Par un jugement n° 2202162 du 16 février 2023, le tribunal administratif de Paris a rejeté sa demande.
Procédure devant la Cour :
Par une requête et des mémoires enregistrés les 18 octobre et 12 décembre 2023 et
12 juillet 2024, M. B..., représenté par Me Malili, demande à la Cour :
1°) d'annuler le jugement du tribunal administratif de Paris ;
2°) d'annuler le courrier du 17 décembre 2021 du directeur des ressources humaines et des relations sociales de l'établissement public Paris Musées et l'arrêté du 7 janvier 2022 de la maire de Paris ;
3°) d'enjoindre à la maire de Paris de le réintégrer dans ses fonctions et de réexaminer son droit à titularisation ;
4°) de mettre à la charge de la Ville de Paris une somme de 750 euros à lui verser sur le fondement de l'article L. 761-1 du code de justice administrative et une somme de 3 000 euros à verser à Me Malili sur le fondement des articles 37 de la loi du 10 juillet 1991 et L. 761-1 du code de justice administrative.
Il soutient que :
- le jugement attaqué est irrégulier en ce qu'il est entaché d'une omission à statuer et est insuffisamment motivé ;
- il est irrégulier en ce qu'il ne prend pas en compte les éléments nouveaux de son mémoire du 9 juin 2022 et en ce que ce mémoire n'a pas été communiqué ;
- le tribunal a rejeté à tort comme irrecevables ses conclusions dirigées contre le courrier du 17 décembre 2021 au motif qu'il serait dépourvu de caractère décisoire ;
- la décision du 17 décembre 2021 a été prise par une autorité incompétente ;
- l'arrêté du 7 janvier 2022 aurait dû être précédé d'une procédure contradictoire.
Par un mémoire en défense enregistré le 11 juin 2024, la Ville de Paris, représentée par la SELARL Bazin et associés avocats, conclut au rejet de la requête et à ce que soit mise à la charge de M. B... une somme de 2 000 euros sur le fondement de l'article L. 761-1 du code de justice administrative.

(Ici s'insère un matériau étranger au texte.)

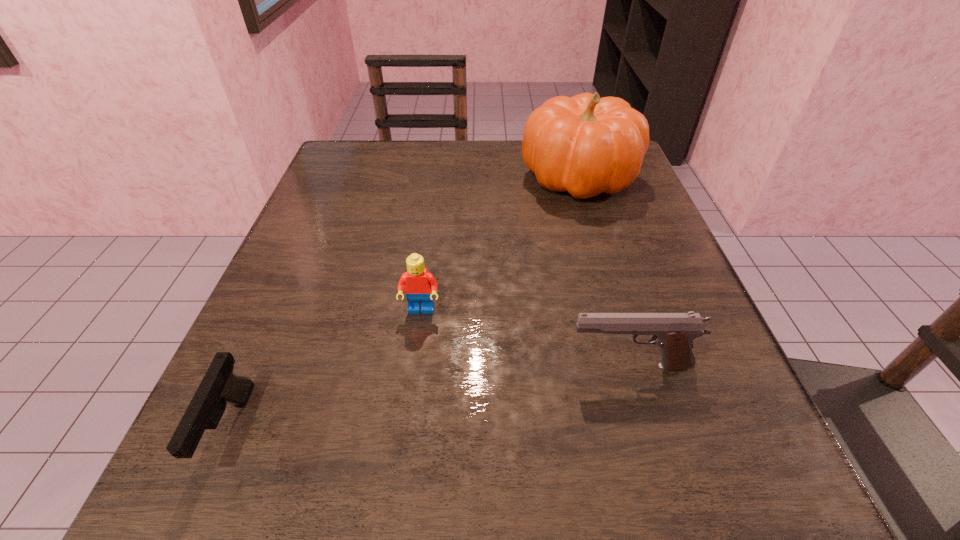 Identify the location of vacant area that lies between the tallest object and the third farthest object. This screenshot has height=540, width=960. (604, 271).

I want to click on vacant space that is in between the second farthest object and the nearer pistol, so click(325, 370).

Find the location of a particular element. free space between the leftmost object and the farthest object is located at coordinates (404, 303).

I want to click on unoccupied position between the right pistol and the pumpkin, so click(604, 271).

Locate an element on the screen. vacant space that's between the second farthest object and the pumpkin is located at coordinates (500, 244).

Find the location of a particular element. vacant space that is in between the second farthest object and the farther pistol is located at coordinates (525, 339).

Where is `vacant point located between the shorter pistol and the right pistol`? vacant point located between the shorter pistol and the right pistol is located at coordinates (430, 398).

This screenshot has height=540, width=960. I want to click on object identified as the third closest to the third farthest object, so click(x=219, y=386).

Locate an element on the screen. The height and width of the screenshot is (540, 960). object that ranks as the second closest to the third nearest object is located at coordinates (219, 386). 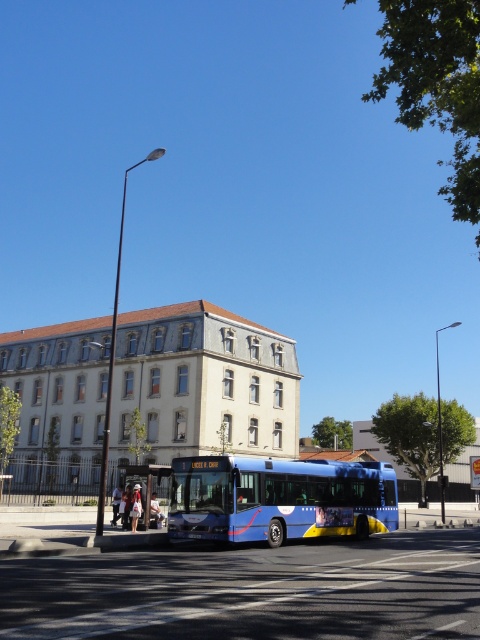 Question: Is blue metallic bus at center above metallic bus stop at lower left?

Choices:
 (A) no
 (B) yes

Answer: (B)

Question: Can you confirm if blue metallic bus at center is wider than metallic bus stop at lower left?

Choices:
 (A) yes
 (B) no

Answer: (B)

Question: Which point is closer to the camera?

Choices:
 (A) (212, 500)
 (B) (168, 476)

Answer: (A)

Question: Can you confirm if blue metallic bus at center is thinner than metallic bus stop at lower left?

Choices:
 (A) yes
 (B) no

Answer: (A)

Question: Which of the following is the farthest from the observer?

Choices:
 (A) click(143, 502)
 (B) click(172, 531)

Answer: (A) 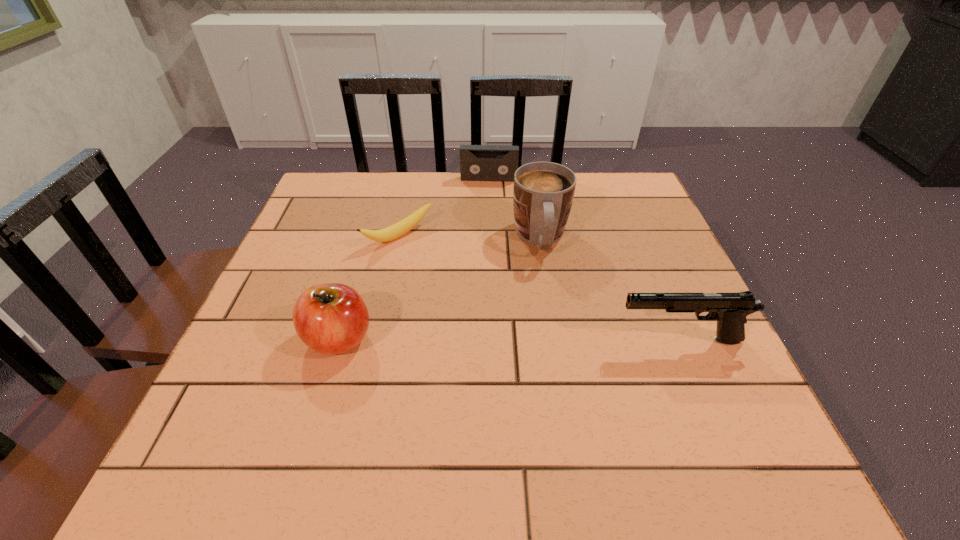 Locate an element on the screen. The image size is (960, 540). vacant space on the desktop that is between the apple and the rightmost object and is positioned on the upward curve of the banana is located at coordinates (517, 340).

I want to click on vacant space on the desktop that is between the apple and the rightmost object and is positioned on the front-facing side of the videotape, so coord(481,339).

Identify the location of free space on the desktop that is between the apple and the rightmost object and is positioned on the side of the mug with the handle. The width and height of the screenshot is (960, 540). (554, 340). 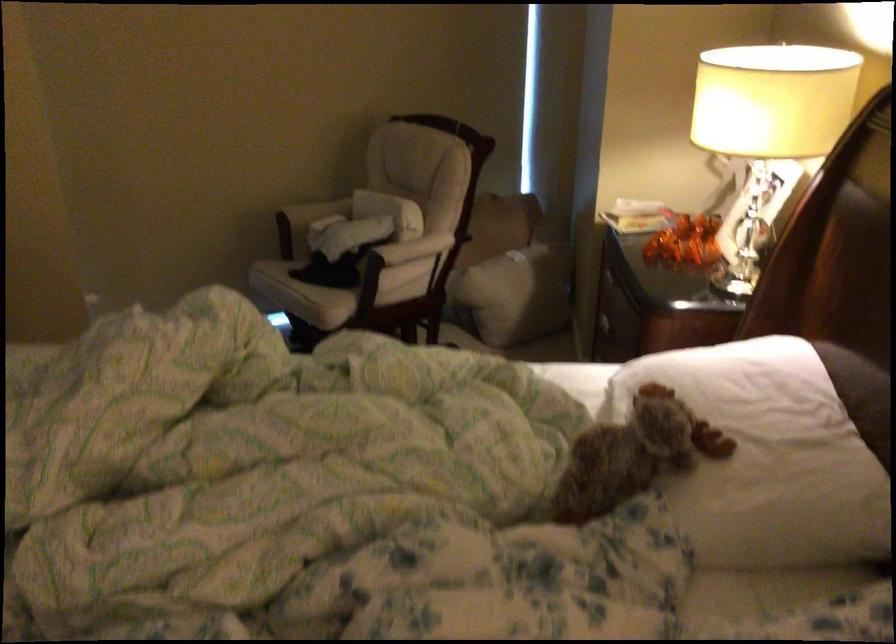 Locate an element on the screen. The height and width of the screenshot is (644, 896). white bed pillow is located at coordinates (767, 458). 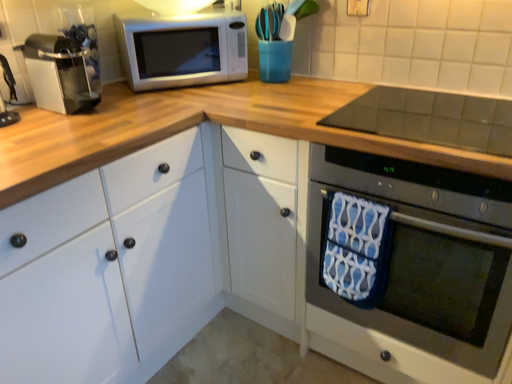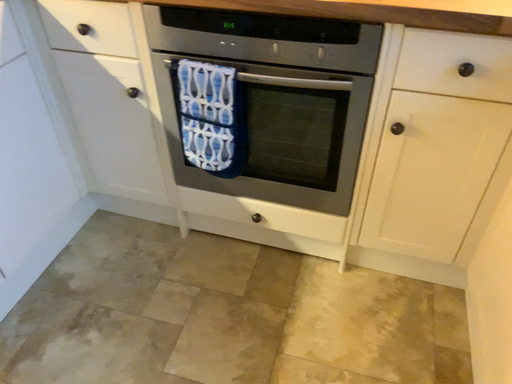 Question: Which way did the camera rotate in the video?

Choices:
 (A) rotated left
 (B) rotated right

Answer: (B) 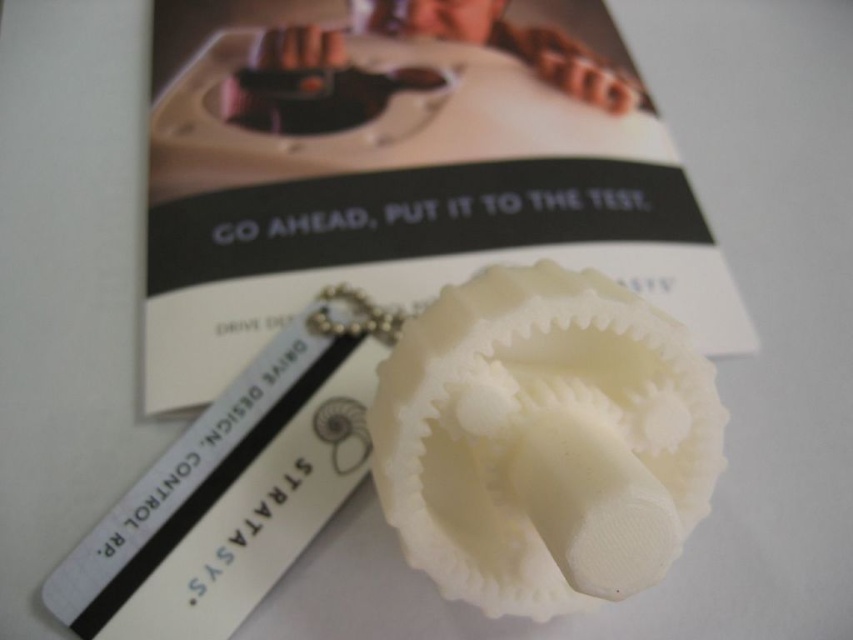 Does white matte gear at center appear under white plastic bookmark at center?

No.

Between white matte gear at center and white plastic bookmark at center, which one has more height?

Standing taller between the two is white matte gear at center.

Find the location of `white matte gear at center`. white matte gear at center is located at coordinates (402, 170). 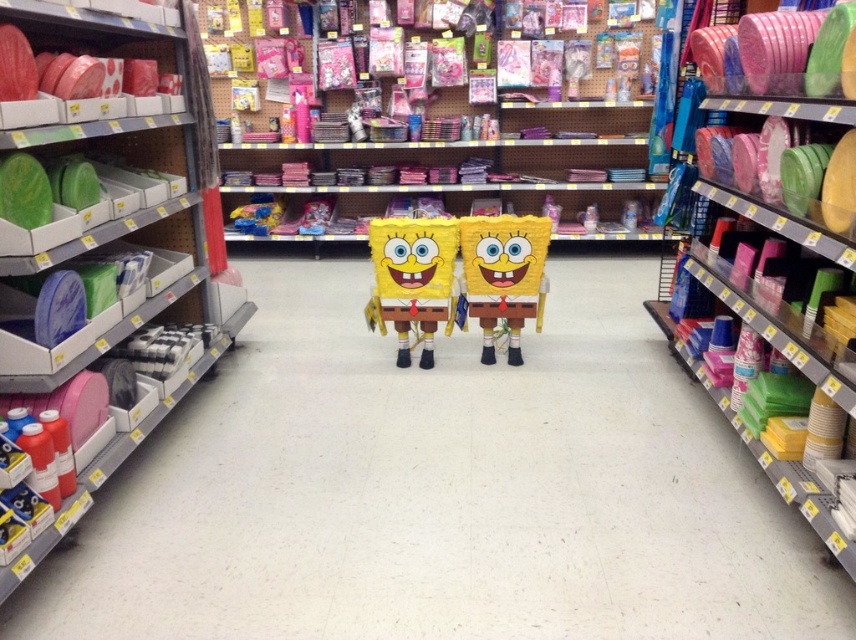 Question: Considering the real-world distances, which object is farthest from the yellow matte sponge at center?

Choices:
 (A) green matte plates at left
 (B) matte yellow sponge at center

Answer: (B)

Question: Does matte yellow sponge at center appear on the left side of matte plastic plates at right?

Choices:
 (A) yes
 (B) no

Answer: (A)

Question: Which of the following is the closest to the observer?

Choices:
 (A) (191, 179)
 (B) (498, 262)

Answer: (A)

Question: Which point is farther to the camera?

Choices:
 (A) matte yellow sponge at center
 (B) yellow matte sponge at center
 (C) matte plastic plates at right
 (D) green matte plates at left

Answer: (A)

Question: Is matte yellow sponge at center wider than matte plastic plates at right?

Choices:
 (A) no
 (B) yes

Answer: (B)

Question: Does green matte plates at left have a smaller size compared to yellow matte sponge at center?

Choices:
 (A) yes
 (B) no

Answer: (B) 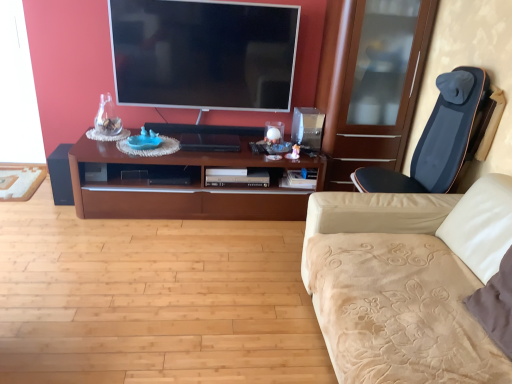 Question: Does flat screen tv at upper center touch black matte speaker at left?

Choices:
 (A) no
 (B) yes

Answer: (A)

Question: Is flat screen tv at upper center taller than black matte speaker at left?

Choices:
 (A) yes
 (B) no

Answer: (A)

Question: Is flat screen tv at upper center smaller than black matte speaker at left?

Choices:
 (A) yes
 (B) no

Answer: (B)

Question: From the image's perspective, is flat screen tv at upper center located above black matte speaker at left?

Choices:
 (A) yes
 (B) no

Answer: (A)

Question: Does flat screen tv at upper center have a larger size compared to black matte speaker at left?

Choices:
 (A) yes
 (B) no

Answer: (A)

Question: Is flat screen tv at upper center not near black matte speaker at left?

Choices:
 (A) yes
 (B) no

Answer: (A)

Question: Can you confirm if beige velvety studio couch at right is smaller than flat screen tv at upper center?

Choices:
 (A) no
 (B) yes

Answer: (A)

Question: Is beige velvety studio couch at right to the right of flat screen tv at upper center from the viewer's perspective?

Choices:
 (A) yes
 (B) no

Answer: (A)

Question: Can you confirm if beige velvety studio couch at right is taller than flat screen tv at upper center?

Choices:
 (A) no
 (B) yes

Answer: (B)

Question: Is the depth of beige velvety studio couch at right less than that of flat screen tv at upper center?

Choices:
 (A) yes
 (B) no

Answer: (A)

Question: Considering the relative sizes of beige velvety studio couch at right and flat screen tv at upper center in the image provided, is beige velvety studio couch at right thinner than flat screen tv at upper center?

Choices:
 (A) no
 (B) yes

Answer: (A)

Question: From the image's perspective, is beige velvety studio couch at right below flat screen tv at upper center?

Choices:
 (A) yes
 (B) no

Answer: (A)

Question: From a real-world perspective, is black matte speaker at left located beneath dark blue fabric massage chair at right?

Choices:
 (A) no
 (B) yes

Answer: (B) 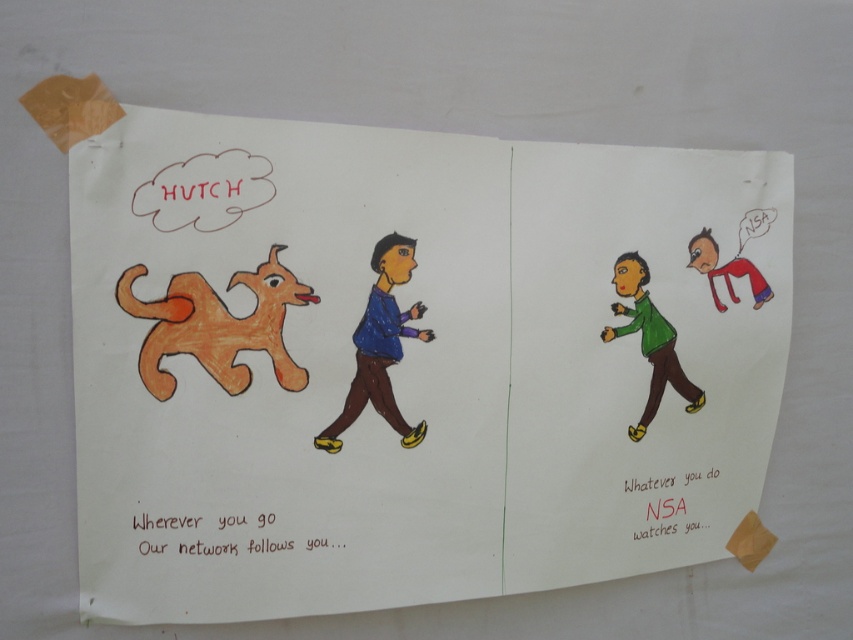 Question: Can you confirm if orange paper dog at left is bigger than matte blue shirt at center?

Choices:
 (A) no
 (B) yes

Answer: (B)

Question: Is matte blue shirt at center thinner than green matte shirt at center?

Choices:
 (A) no
 (B) yes

Answer: (B)

Question: Based on their relative distances, which object is farther from the orange paper dog at left?

Choices:
 (A) matte blue shirt at center
 (B) green matte shirt at center

Answer: (B)

Question: Which object is closer to the camera taking this photo?

Choices:
 (A) matte blue shirt at center
 (B) orange paper dog at left

Answer: (B)

Question: Does matte blue shirt at center have a lesser width compared to green matte shirt at center?

Choices:
 (A) yes
 (B) no

Answer: (A)

Question: Which point is farther to the camera?

Choices:
 (A) green matte shirt at center
 (B) matte blue shirt at center
 (C) orange paper dog at left

Answer: (A)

Elle soutient que les moyens soulevés par le requérant ne sont pas fondés.
Les parties ont été informées, en application des dispositions de l'article R. 611-7 du code de justice administrative, que l'arrêt était susceptible d'être fondé sur un moyen relevé d'office, tiré de l'irrecevabilité des conclusions dirigées contre le courrier du 17 décembre 2021 en tant qu'il demande à M. B... de prendre ses congés et de restituer son matériel en ce qu'il s'agit d'une mesure d'ordre intérieur.
Par un mémoire enregistré le 16 octobre 2024, M. B... soutient que ce moyen n'est pas fondé.
Par une décision du 21 août 2023, la présidente de la Cour a accordé à M. B... le bénéfice de l'aide juridictionnelle partielle au taux de 25 %.
Vu les autres pièces du dossier.
Vu :
- la loi n° 84-53 du 26 janvier 1984 ;
- le décret n° 92-1194 du 4 novembre 1992 ;
- le décret n° 94-415 du 24 mai 1994 ;
- la loi n° 91-647 du 10 juillet 1991 ;
- le code de justice administrative.
Les parties ont été régulièrement averties du jour de l'audience.
Ont été entendus au cours de l'audience publique :
- le rapport de Mme Saint-Macary,
- les conclusions de Mme Lipsos, rapporteure publique,
- et les observations de Me Malili représentant M. B... et de Me de Soto représentant la Ville de Paris.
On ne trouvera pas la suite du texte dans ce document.